Frankfurt am Main hat seit 60 Jahren einen Hochhausplan
In Frankfurt am Main wurde schon 1953 der erste Hochhausplan entwickelt. Das sieht man der Stadt auch an. Der Münchener Stadtrat beschloss 1995 den ersten Plan dieser Art für die bayerische Landeshauptstadt. In Köln wird aktuell darüber diskutiert – und jetzt in Berlin, obwohl die deutsche Hauptstadt bisher kein Ort der Wolkenkratzer ist. Auch das Wohnen im Turm ist an der Spree noch die seltene Ausnahme.

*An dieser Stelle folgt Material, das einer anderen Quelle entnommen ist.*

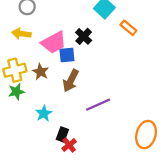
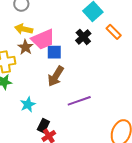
yellow arrow: (21, 34) -> (24, 29), moved
black cross: (84, 36) -> (83, 37), moved
brown star: (41, 72) -> (26, 47), moved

So sollen in Berlin bis 2018 etwa 2700 Hochhauswohnungen entstehen, im deutlich kleineren Frankfurt am Main sind es 2400.
Am Hotel Estrel in Neukölln geht's hoch her
Dass die wachsende Stadt auch zu wachsenden Häusern führt, spricht sich jedoch allmählich auch in den politischen Kreisen herum. In der neuen Wahlperiode werden in Berlin die ersten echten Wolkenkratzer (ab 150 Meter) entstehen: am Alex und in Neukölln, wo das Hotel- und Kongresszentrum Estrel durch einen 176 Meter hohen Neubau bereichert wird.